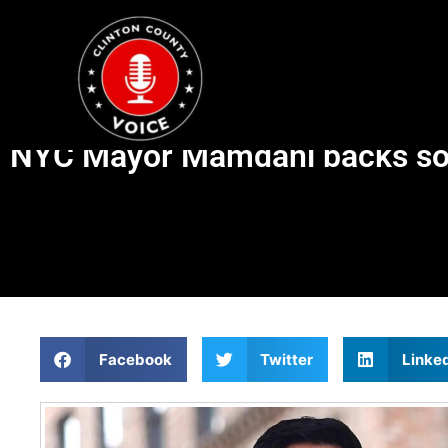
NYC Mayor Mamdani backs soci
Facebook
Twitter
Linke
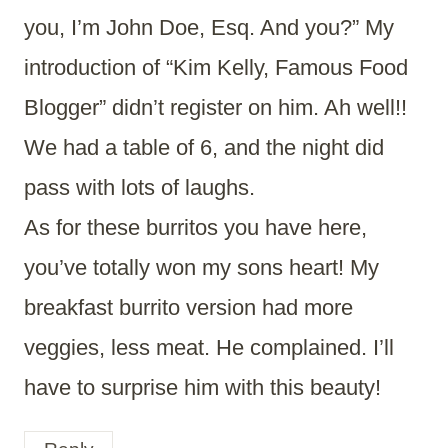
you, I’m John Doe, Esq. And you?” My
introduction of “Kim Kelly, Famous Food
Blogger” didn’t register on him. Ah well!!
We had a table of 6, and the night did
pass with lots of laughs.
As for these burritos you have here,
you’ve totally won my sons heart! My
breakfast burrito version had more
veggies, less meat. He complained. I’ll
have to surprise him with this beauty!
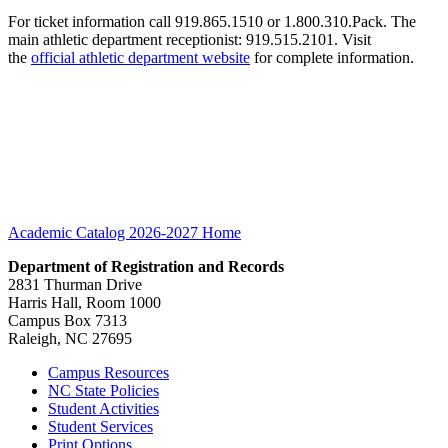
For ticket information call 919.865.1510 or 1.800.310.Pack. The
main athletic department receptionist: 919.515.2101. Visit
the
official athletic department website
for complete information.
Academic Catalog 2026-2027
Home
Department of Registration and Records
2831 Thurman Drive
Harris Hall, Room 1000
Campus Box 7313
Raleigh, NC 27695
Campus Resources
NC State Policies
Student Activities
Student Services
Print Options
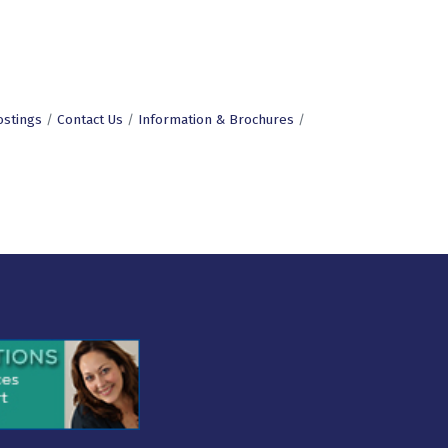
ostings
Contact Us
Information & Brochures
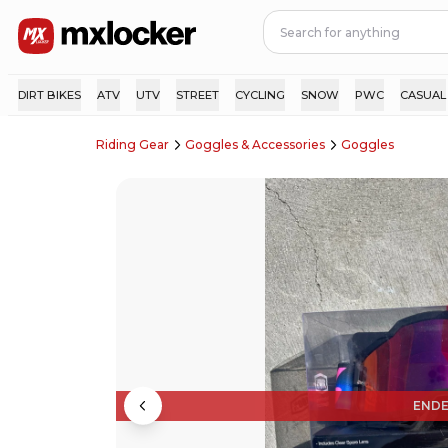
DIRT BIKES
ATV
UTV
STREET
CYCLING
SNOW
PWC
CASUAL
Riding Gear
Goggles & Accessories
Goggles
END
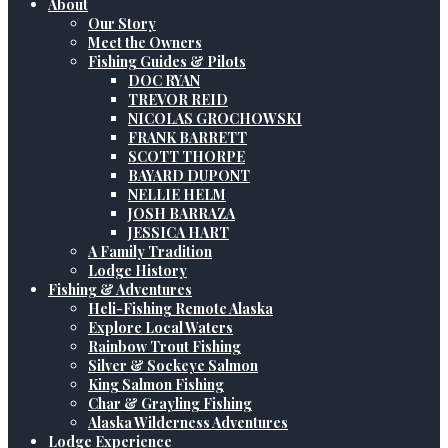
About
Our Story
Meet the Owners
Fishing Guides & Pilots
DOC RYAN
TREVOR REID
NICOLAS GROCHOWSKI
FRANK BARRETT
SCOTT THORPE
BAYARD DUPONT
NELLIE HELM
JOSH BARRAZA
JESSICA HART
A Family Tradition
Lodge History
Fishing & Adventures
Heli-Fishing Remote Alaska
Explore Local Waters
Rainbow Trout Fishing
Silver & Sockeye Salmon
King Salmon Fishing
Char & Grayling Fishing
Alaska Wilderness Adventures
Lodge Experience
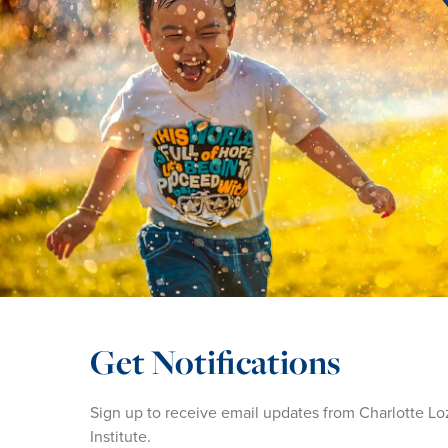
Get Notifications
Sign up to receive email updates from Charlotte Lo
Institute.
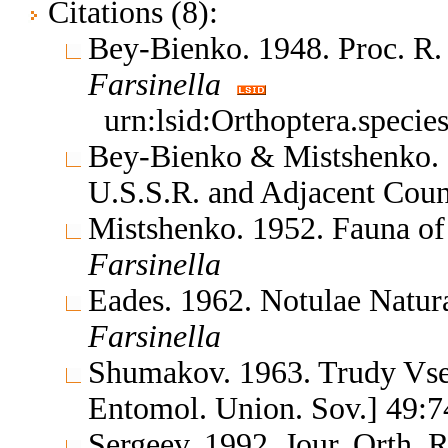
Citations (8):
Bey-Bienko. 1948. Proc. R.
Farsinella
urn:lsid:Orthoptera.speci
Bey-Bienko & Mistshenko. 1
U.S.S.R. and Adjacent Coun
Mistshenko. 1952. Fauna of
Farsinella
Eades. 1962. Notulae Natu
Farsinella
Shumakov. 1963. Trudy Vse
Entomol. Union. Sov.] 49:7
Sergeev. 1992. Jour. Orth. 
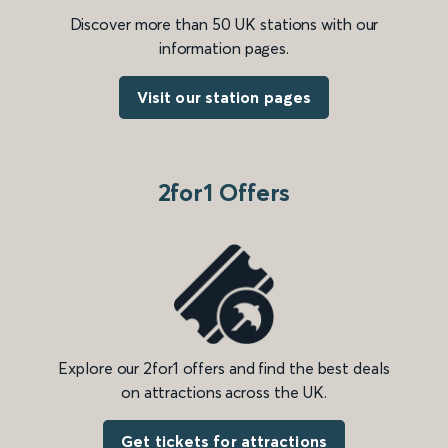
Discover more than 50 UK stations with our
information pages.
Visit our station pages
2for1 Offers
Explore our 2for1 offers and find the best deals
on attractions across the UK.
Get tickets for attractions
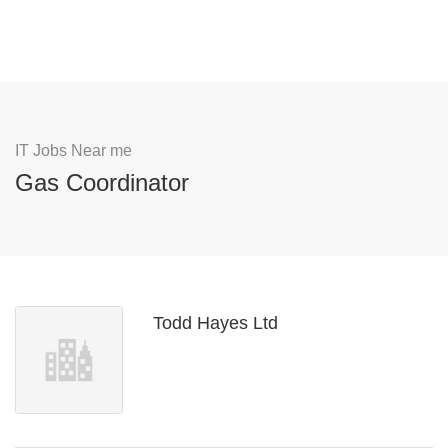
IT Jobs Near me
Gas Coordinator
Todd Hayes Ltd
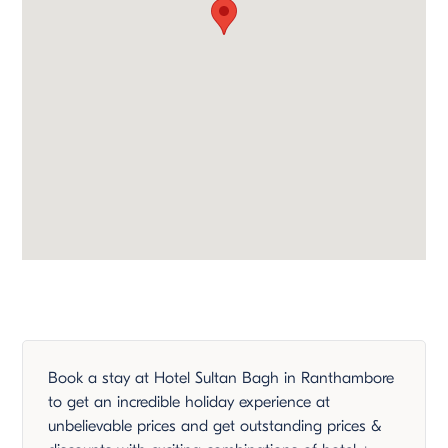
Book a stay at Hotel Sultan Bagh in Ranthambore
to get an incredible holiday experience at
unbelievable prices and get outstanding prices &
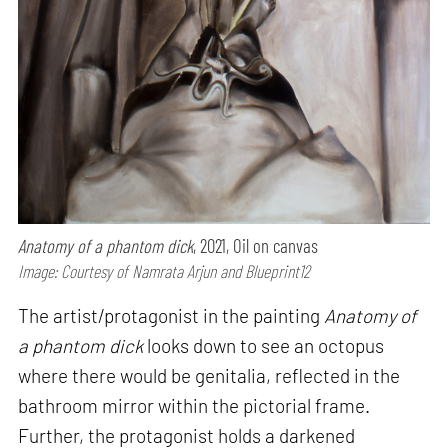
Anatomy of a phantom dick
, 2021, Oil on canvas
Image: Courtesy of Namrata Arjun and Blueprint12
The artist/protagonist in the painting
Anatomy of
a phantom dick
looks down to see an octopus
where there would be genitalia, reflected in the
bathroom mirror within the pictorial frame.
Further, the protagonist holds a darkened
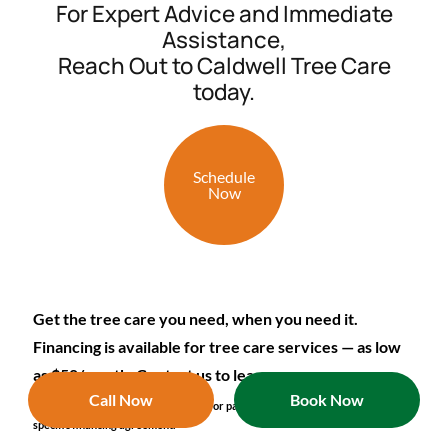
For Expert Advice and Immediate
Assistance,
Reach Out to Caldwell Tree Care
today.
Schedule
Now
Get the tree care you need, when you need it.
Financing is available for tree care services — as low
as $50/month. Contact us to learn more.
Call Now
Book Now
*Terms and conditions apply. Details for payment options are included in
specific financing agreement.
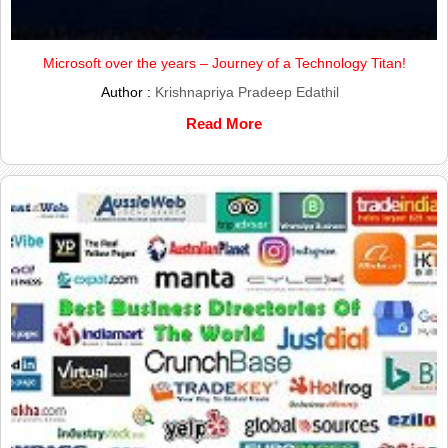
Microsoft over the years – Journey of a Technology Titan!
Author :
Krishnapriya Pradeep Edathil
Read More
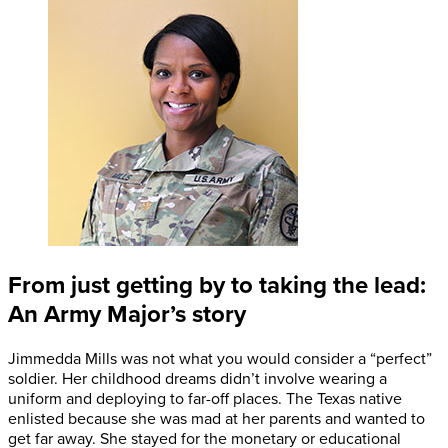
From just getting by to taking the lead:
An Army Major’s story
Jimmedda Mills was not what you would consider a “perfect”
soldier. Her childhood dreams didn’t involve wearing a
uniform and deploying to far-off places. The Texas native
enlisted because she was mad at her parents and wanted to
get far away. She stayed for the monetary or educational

=== Activity ===
Above are the records; please give again, exactly and in full, only the lines that run from the line with "Oil on canvas" through the line with "specific financing agreement.", with no pictures.

=== Response area ===
, 2021, Oil on canvas
Image: Courtesy of Namrata Arjun and Blueprint12
The artist/protagonist in the painting
Anatomy of
a phantom dick
looks down to see an octopus
where there would be genitalia, reflected in the
bathroom mirror within the pictorial frame.
Further, the protagonist holds a darkened
For Expert Advice and Immediate
Assistance,
Reach Out to Caldwell Tree Care
today.
Schedule
Now
Get the tree care you need, when you need it.
Financing is available for tree care services — as low
as $50/month. Contact us to learn more.
Call Now
Book Now
*Terms and conditions apply. Details for payment options are included in
specific financing agreement.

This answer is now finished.